One of my favorite teachers in high school was Mr. Plaster and literally everyone loved him. He taught AP world history my sophomore year and recent american arts and culture my senior year. I wish I could tell you that I learned to love world history and I could spit off facts about random history but I can’t. What I can tell you is a quote he told me that has honestly changed a lot of my life and how I view success and failure. He shared the quote with his students time and time again and I didn’t really understand it until I was hit with success and all my failure. The quote was this:
“Never let success get to your head and never let failure get to your heart.”
As time has gone on I have read that quote more as “never let the yes’s get to your head and never let the no’s get to your heart.”
I have learned recently that there is something very humbling about the word no. Realizing that a no does not mean negative criticism. Sometimes no is just an opportunity for you to learn and grow from where you are right now. Several months ago, I applied for a higher position at my job and I truly thought I was the best person for the job. Turned out I did not end up getting that position. I took it pretty hard, like everything I saw it as rejection and I felt like I was back at square one. I felt like I still didn’t know what I wanted to be when I grow up. I felt like that was my one shot and I lost it.

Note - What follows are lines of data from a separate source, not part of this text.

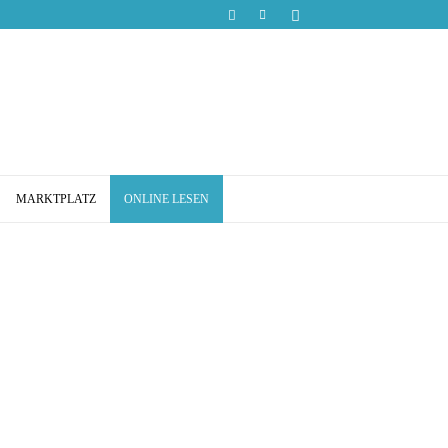
MARKTPLATZ
ONLINE LESEN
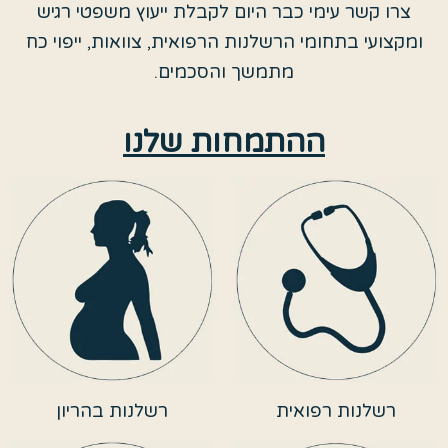
צרו קשר עימי כבר היום לקבלת ייעוץ משפטי רגיש
ומקצועי בתחומי הרשלנות הרפואית, צוואות, ייפוי כח
מתמשך והסכמים.
ההתמחות שלנו
רשלנות רפואית
רשלנות בהריון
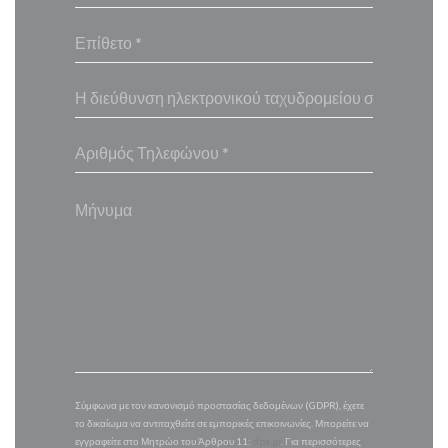
Σύμφωνα με τον κανονισμό προστασίας δεδομένων (GDPR), έχετε
το δικαίωμα να αντιταχθείτε σε εμπορικές επικοινωνίες. Μπορείτε να
εγγραφείτε στο Μητρώο του Άρθρου 11:
dpa.gr
. Για περισσότερες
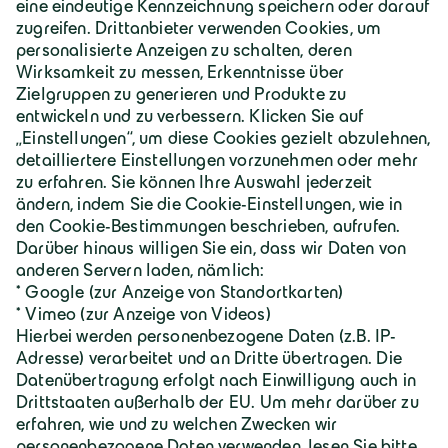
Geiger Gruppe
Über Geiger
Karriere
Geiger Gruppe
Wilhelm-Geiger-Straße 1
87561 Oberstdorf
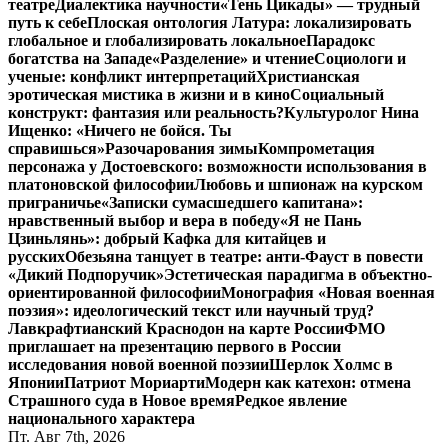
театре
Диалектика научности
«Тень Цикады» — трудный
путь к себе
Плоская онтология Латура: локализировать
глобальное и глобализировать локальное
Парадокс
богатства на Западе
«Разделение» и чтение
Социологи и
ученые: конфликт интерпретаций
Христианская
эротическая мистика в жизни и в кино
Социальный
конструкт: фантазия или реальность?
Культуролог Нина
Ищенко: «Ничего не бойся. Ты
справишься»
Разочарования зимы
Компрометация
персонажа у Достоевского: возможности использования в
платоновской философии
Любовь и шпионаж на курском
приграничье
«Записки сумасшедшего капитана»:
нравственный выбор и вера в победу
«Я не Пань
Цзиньлянь»: добрый Кафка для китайцев и
русских
Обезьяна танцует в театре: анти-Фауст в повести
«Дикий Подпоручик»
Эстетическая парадигма в объектно-
ориентированной философии
Монография «Новая военная
поэзия»: идеологический текст или научный труд?
Лавкрафтианский Краснодон на карте России
ФМО
приглашает на презентацию первого в России
исследования новой военной поэзии
Шерлок Холмс в
Японии
Патриот Мориарти
Модерн как катехон: отмена
Страшного суда в Новое время
Редкое явление
национального характера
Пт. Авг 7th, 2026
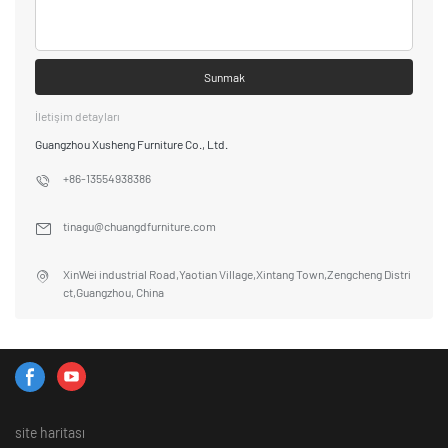
Sunmak
İletişim detayları
Guangzhou Xusheng Furniture Co., Ltd.
+86-13554938386
tinagu@chuangdfurniture.com
XinWei industrial Road,Yaotian Village,Xintang Town,Zengcheng Distri
ct,Guangzhou, China
site haritası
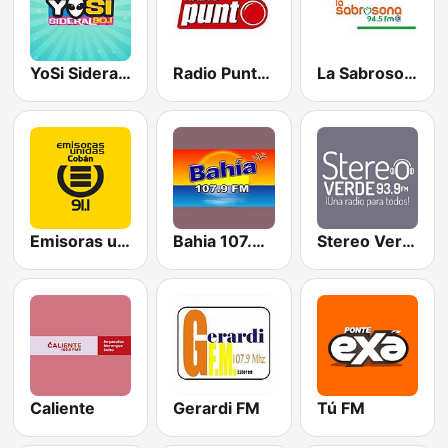
YoSi Sideral 90.1 FM
Radio Punto 90.5 FM
La Sabrosona
Emisoras unidas Cobán 91.1 FM
Bahia 107.9 FM
Stereo Verde
Caliente
Gerardi FM
Tú FM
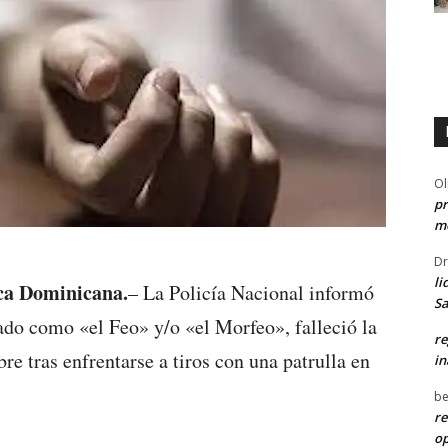
Ol
pr
me
Dr
li
ica Dominicana.
– La Policía Nacional informó
Sa
cado como «el Feo» y/o «el Morfeo», falleció la
re
 tras enfrentarse a tiros con una patrulla en
in
be
re
o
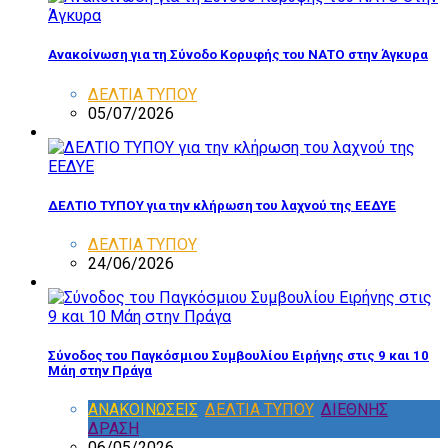
Ανακοίνωση για τη Σύνοδο Κορυφής του ΝΑΤΟ στην Άγκυρα
ΔΕΛΤΙΑ ΤΥΠΟΥ
05/07/2026
ΔΕΛΤΙΟ ΤΥΠΟΥ για την κλήρωση του λαχνού της ΕΕΔΥΕ
ΔΕΛΤΙΑ ΤΥΠΟΥ
24/06/2026
Σύνοδος του Παγκόσμιου Συμβουλίου Ειρήνης στις 9 και 10
Μάη στην Πράγα
ΑΝΑΚΟΙΝΩΣΕΙΣ
,
ΔΕΛΤΙΑ ΤΥΠΟΥ
,
ΔΙΕΘΝΗΣ
ΔΡΑΣΗ
06/05/2026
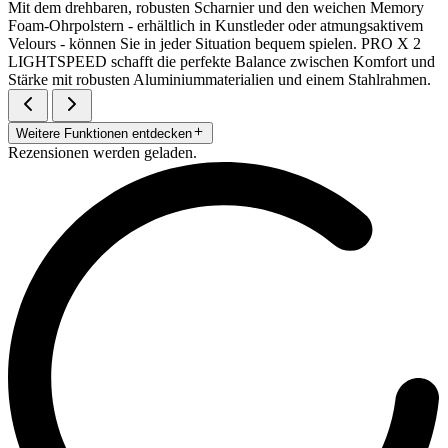
Mit dem drehbaren, robusten Scharnier und den weichen Memory
Foam-Ohrpolstern - erhältlich in Kunstleder oder atmungsaktivem
Velours - können Sie in jeder Situation bequem spielen. PRO X 2
LIGHTSPEED schafft die perfekte Balance zwischen Komfort und
Stärke mit robusten Aluminiummaterialien und einem Stahlrahmen.
Weitere Funktionen entdecken
Rezensionen werden geladen.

Flash forward to right now, I finally have gotten to work for the first time in the last 60 days and I have learned so much about that “no”. The big thing I have learned was that I wasn’t truly the best person for the job and admitting that is okay. It’s uncomfortable to do but it is humbling at the same time. Learning and growing right now with what I have and the resources I have might make me the best person for the job in the future.
I know I have had success and I am not going to look past that but when I hear that “no” it always hits a little harder than the “yes”. However, I have learned more through the failures and the “no” than I have through the yes and I know and trust that one day I am going to get that big “yes”.